Authors: Bylina, Beata1 beatas@hektor.umcs.lublin.pl, Potiopa, Joanna1 joannap@hektor.umcs.lublin.pl
Source: International Journal of Parallel Programming. Oct2017, Vol. 45 Issue 5, p1073-1090. 18p.
Subjects: Sparse matrices, Sparse matrix software, Multiprocessors, Markovian jump linear systems, Euler method, Vector algebra
Abstract: This paper concerns an Intel Xeon Phi implementation of the explicit fourth-order Runge-Kutta method (RK4) for very sparse matrices with very short rows. Such matrices arise during Markovian modeling of computer and telecommunication networks. In this work an implementation based on Intel Math Kernel Library (Intel MKL) routines and the authors' own implementation, both using the CSR storage scheme and working on Intel Xeon Phi, were investigated. The implementation based on the Intel MKL library uses the high-performance BLAS and Sparse BLAS routines. In our application we focus on OpenMP style programming. We implement SpMV operation and vector addition using the basic optimizing techniques and the vectorization. We evaluate our approach in native and offload modes for various number of cores and thread allocation affinities. Both implementations (based on Intel MKL and made by the authors) were compared in respect of the time, the speedup and the performance. The numerical experiments on Intel Xeon Phi show that the performance of authors' implementation is very promising and gives a gain of up to two times compared to the multithreaded implementation (based on Intel MKL) running on CPU (Intel Xeon processor) and even three times in comparison with the application which uses Intel MKL on Intel Xeon Phi. [ABSTRACT FROM AUTHOR]

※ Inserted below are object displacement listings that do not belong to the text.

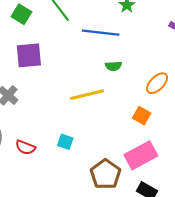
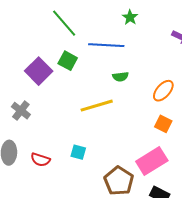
green square: (21, 14) -> (68, 61), moved
purple square: (29, 55) -> (39, 71), turned -36
orange square: (142, 116) -> (163, 124), moved

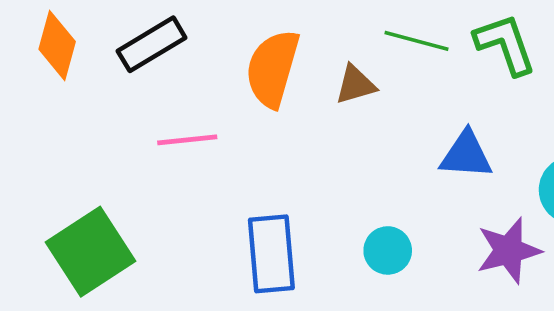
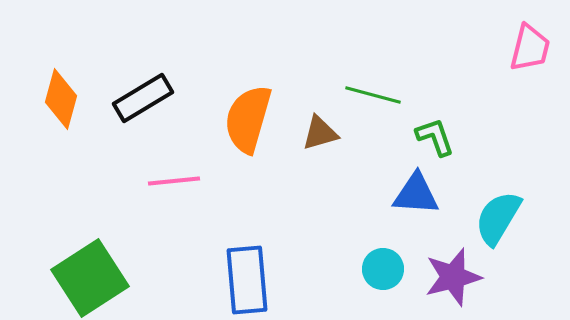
green L-shape: (505, 44) -> (435, 137), moved, size x0.7
cyan circle: (388, 250) -> (383, 269), moved

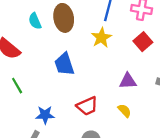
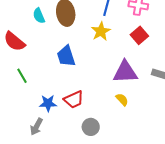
purple triangle: (128, 81) -> (125, 72), size x1.5
red trapezoid: (87, 106) -> (74, 100), moved

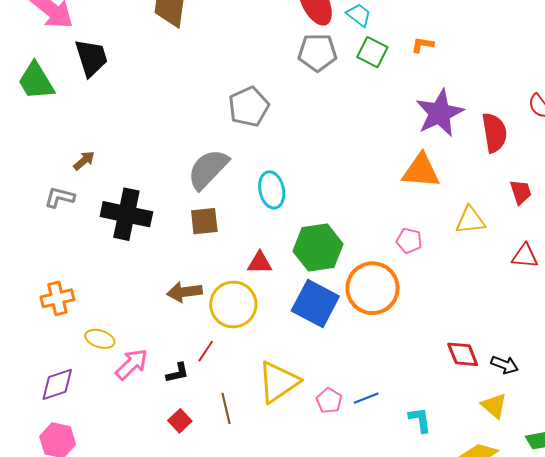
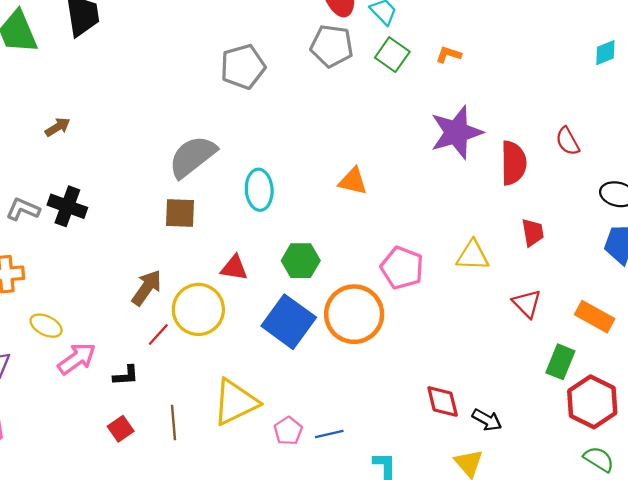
gray pentagon: (249, 107) -> (243, 67), moved
orange triangle: (421, 171) -> (353, 181), moved, size x0.7
gray L-shape: (60, 197) -> (23, 209), moved
black cross: (126, 214) -> (67, 206), moved, size x0.7
pink pentagon: (409, 241) -> (402, 268), size x1.5
green hexagon: (318, 248) -> (301, 261), size x0.7
red triangle: (525, 256) -> (527, 304), turned 32
brown arrow: (184, 292) -> (147, 288), turned 124
red line: (206, 351) -> (158, 335), moved

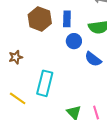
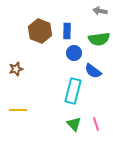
cyan rectangle: (45, 83) -> (73, 91), moved
yellow line: (18, 98) -> (18, 110), turned -36

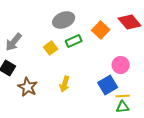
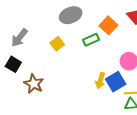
green rectangle: (74, 41) -> (91, 40), moved
yellow arrow: (65, 84) -> (100, 81), moved

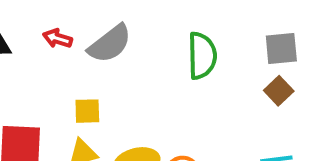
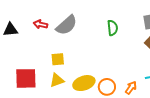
green semicircle: (202, 56) -> (113, 28), size x0.7

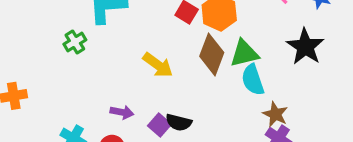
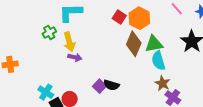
yellow arrow: (158, 65) -> (69, 42), moved, turned 36
purple arrow: (122, 112) -> (75, 57), moved
brown star: (275, 114) -> (163, 83), moved

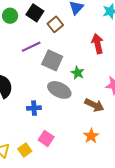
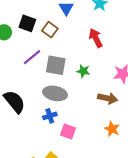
gray ellipse: (59, 90) -> (55, 93), moved
pink square: (46, 138) -> (68, 131), moved

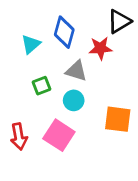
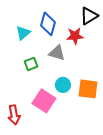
cyan circle: (74, 100) -> (63, 85), moved
red arrow: (19, 137) -> (14, 115), moved

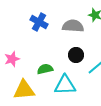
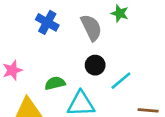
gray semicircle: (73, 26) -> (91, 28), turned 60

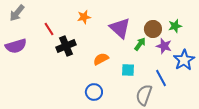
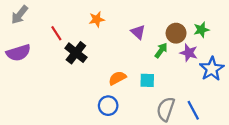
purple triangle: (120, 28) -> (138, 32), size x0.6
black cross: (66, 46) -> (76, 53), turned -30
orange semicircle: (101, 59) -> (117, 78), moved
blue line: (161, 78) -> (193, 110), moved

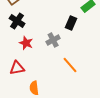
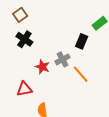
red star: (26, 43) -> (42, 67), moved
orange line: (70, 65) -> (81, 74), moved

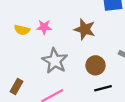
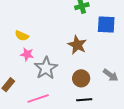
pink star: (44, 27) -> (27, 54), moved

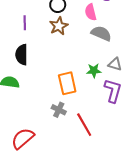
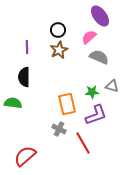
pink semicircle: (91, 12) -> (89, 37), turned 63
purple L-shape: (113, 91) -> (96, 115), moved, turned 55

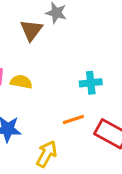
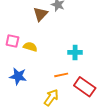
yellow arrow: (47, 154) -> (51, 98), moved

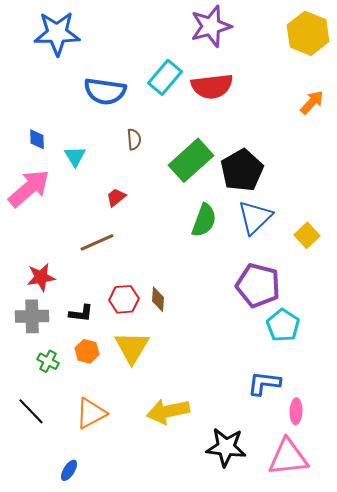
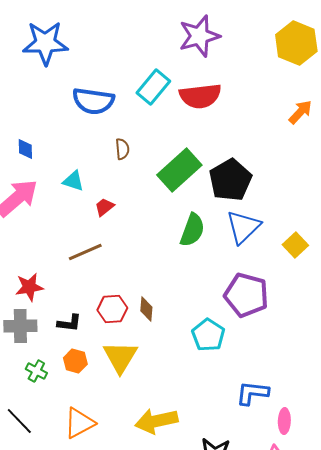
cyan triangle: (75, 156) -> (73, 181), moved, turned -40
cyan pentagon: (283, 325) -> (208, 335), moved

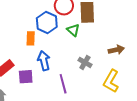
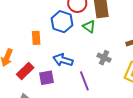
orange rectangle: (31, 38) -> (36, 38), moved
blue arrow: (44, 61) -> (63, 60), turned -54

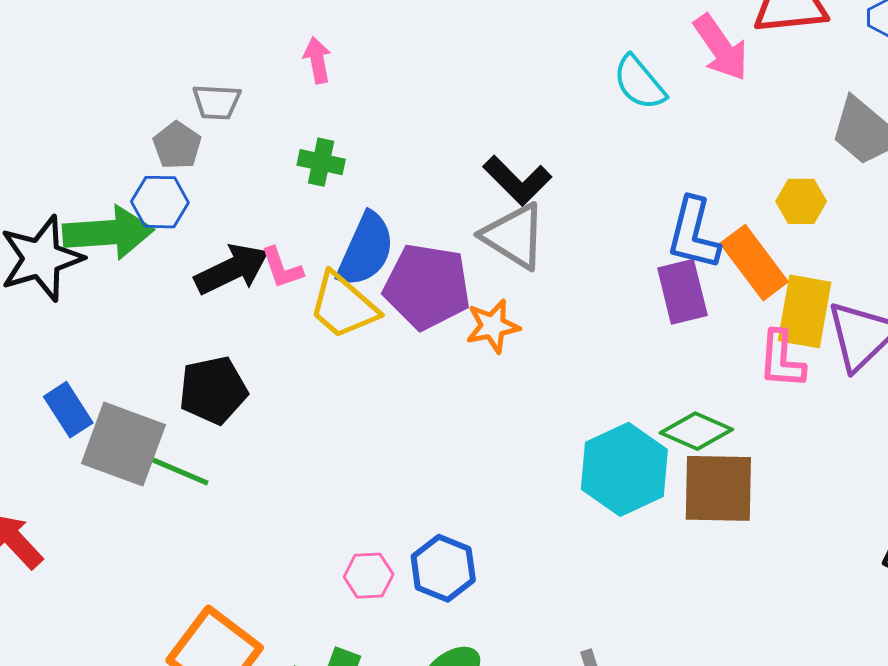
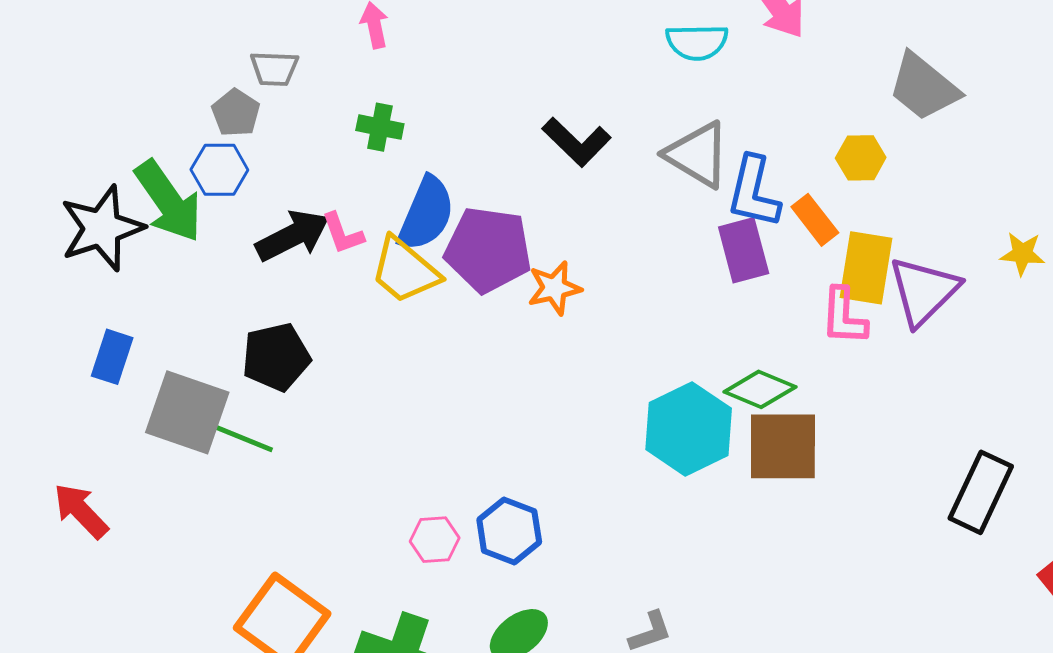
cyan semicircle: (639, 83) -> (697, 42), turned -50
green arrow: (108, 233) -> (168, 201), turned 60
gray triangle: (514, 236) -> (697, 155), moved
orange rectangle: (754, 263) -> (815, 220), size x0.7
blue rectangle: (68, 410) -> (112, 357), moved, turned 52

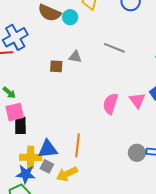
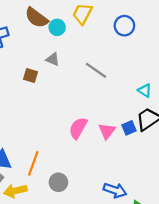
gray triangle: (75, 57) -> (53, 59), moved
gray circle: (137, 153) -> (58, 182), moved

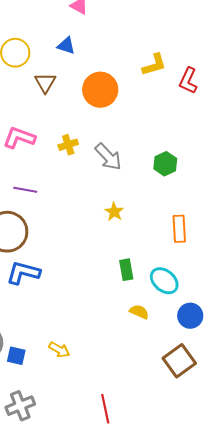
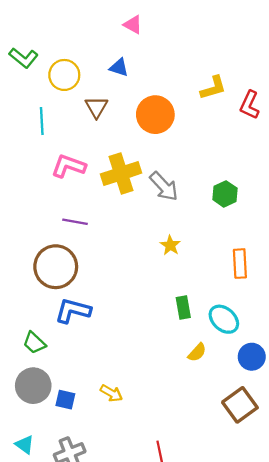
yellow cross: (68, 145) -> (121, 174), size x1.8
yellow semicircle: (139, 312) -> (197, 352), turned 108

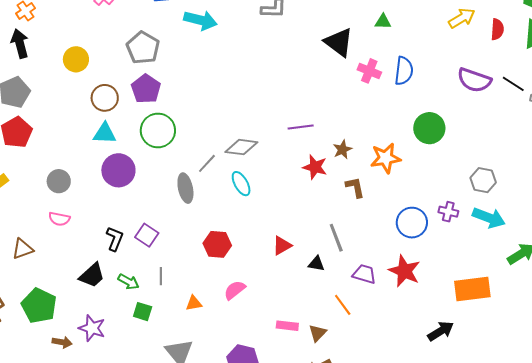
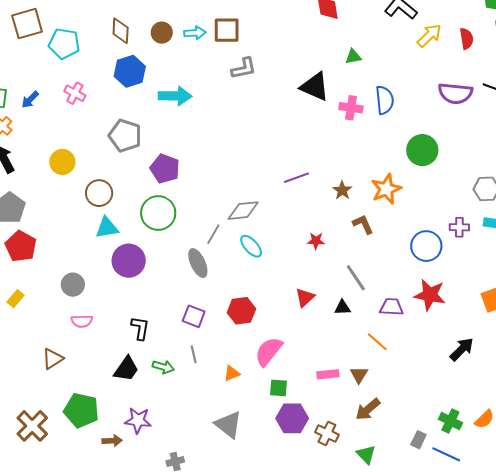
purple pentagon: (146, 89) -> (165, 169), moved
red star: (315, 167) -> (316, 241), moved, size x0.7
purple square: (147, 235) -> (194, 316), moved
pink semicircle: (235, 290) -> (269, 351), size x1.4
green square: (143, 312) -> (279, 388), moved
black arrow: (441, 331) -> (462, 349), moved

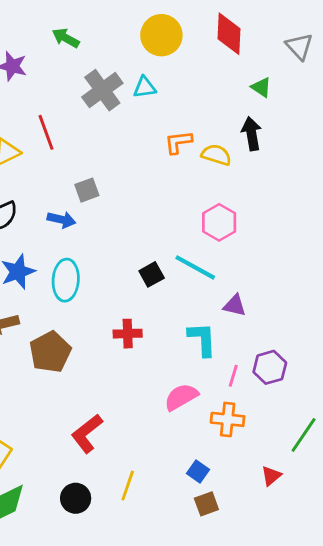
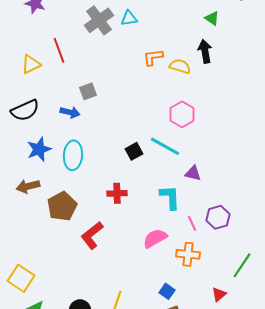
pink line: (233, 376) -> (192, 223), turned -42
red L-shape: (87, 434) -> (92, 235), moved

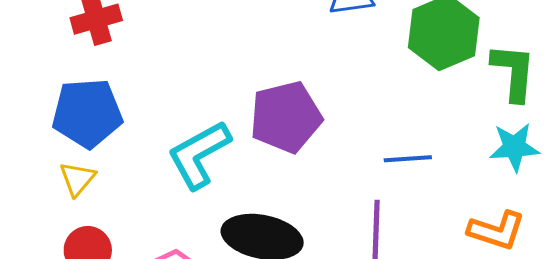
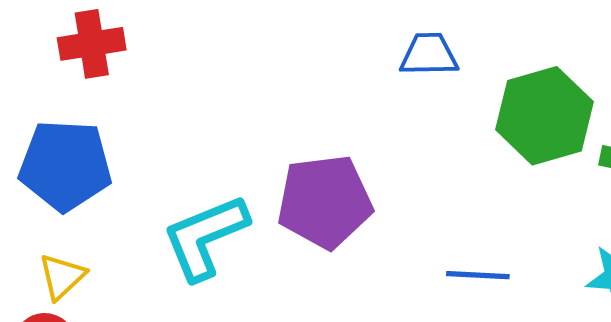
yellow triangle: (77, 179) -> (62, 277), moved

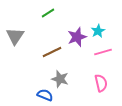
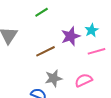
gray star: (60, 79) -> (54, 78), turned -30
pink semicircle: (101, 83) -> (84, 80), moved, turned -102

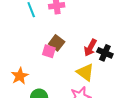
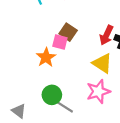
orange star: (20, 76) -> (46, 57), moved

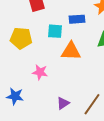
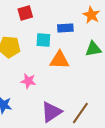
purple triangle: (63, 103) -> (51, 112), size x1.6

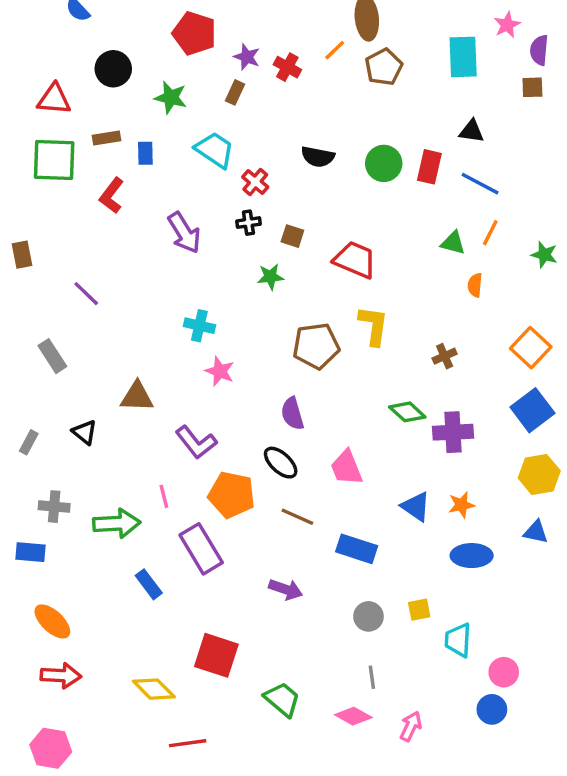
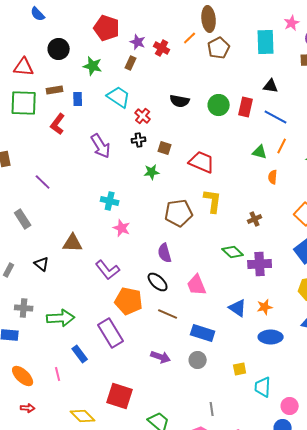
pink line: (164, 496) -> (58, 374), moved
gray circle: (368, 616) -> (198, 360), moved
red arrow: (61, 676) -> (28, 408), size x0.6

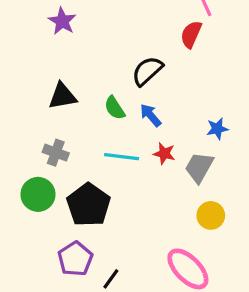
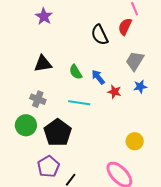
black semicircle: (147, 71) -> (100, 35), moved, turned -75
red star: (164, 154) -> (114, 92), moved
gray trapezoid: (199, 167) -> (135, 61), moved

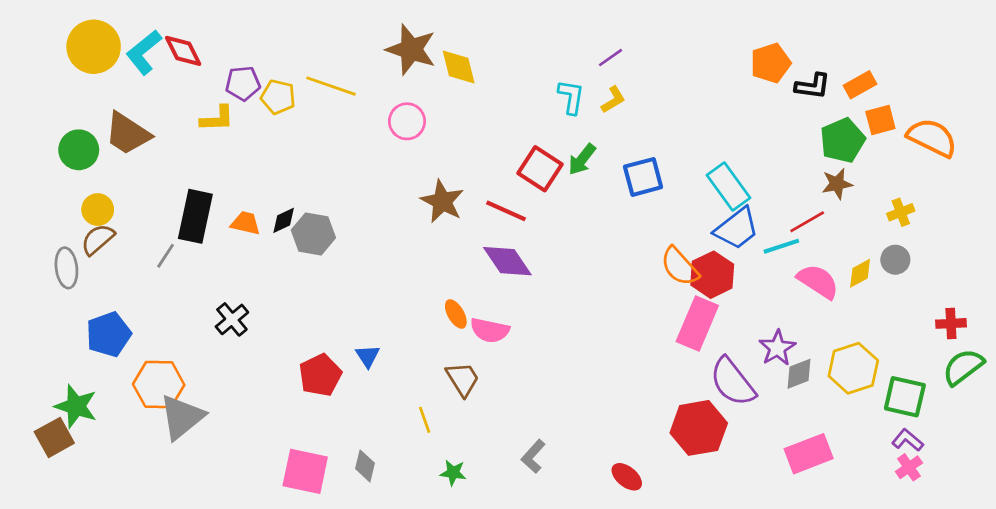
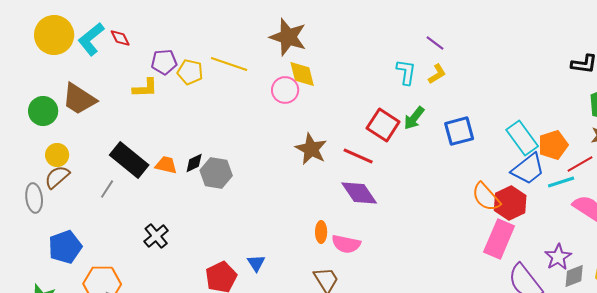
red diamond: (183, 51) -> (120, 38), size x0.7
purple line: (610, 58) -> (435, 43), turned 72
orange pentagon: (771, 63) -> (553, 145), moved
yellow diamond: (459, 67) -> (302, 74), moved
black rectangle: (195, 216) -> (129, 160), turned -63
orange ellipse: (456, 314) -> (321, 232), turned 30

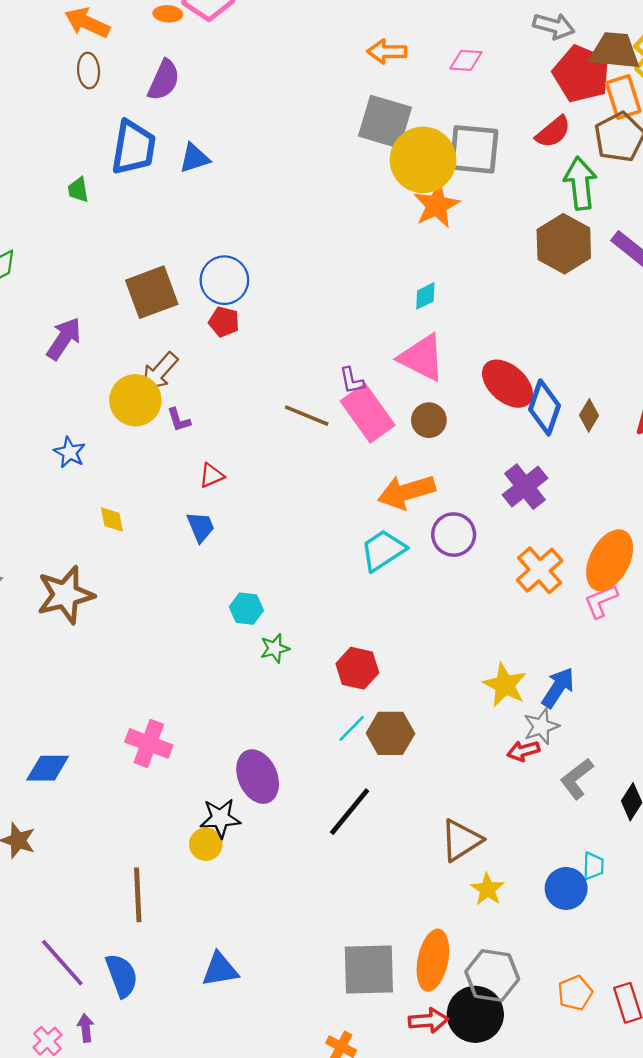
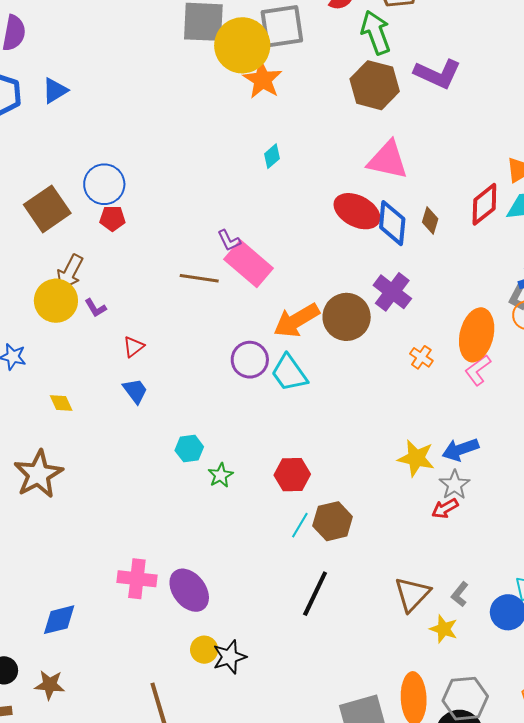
pink triangle: (422, 358) -> (388, 160), moved
brown circle: (429, 420) -> (347, 317), moved, size x1.6
purple circle: (454, 535) -> (250, 360), moved
cyan trapezoid: (383, 550) -> (289, 373), turned -78
orange cross: (540, 570) -> (421, 357), size x0.6
blue arrow: (558, 688) -> (460, 450), turned -129
purple ellipse: (258, 777) -> (189, 590), moved
gray L-shape: (577, 779) -> (460, 594), moved, size x0.7
black star: (220, 818) -> (230, 657), moved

Copyright of International Journal of Parallel Programming is the property of Springer Nature and its content may not be copied or emailed to multiple sites without the copyright holder's express written permission. Additionally, content may not be used with any artificial intelligence tools or machine learning technologies. However, users may print, download, or email articles for individual use. This abstract may be abridged. No warranty is given about the accuracy of the copy. Users should refer to the original published version of the material for the full abstract. (Copyright applies to all Abstracts.)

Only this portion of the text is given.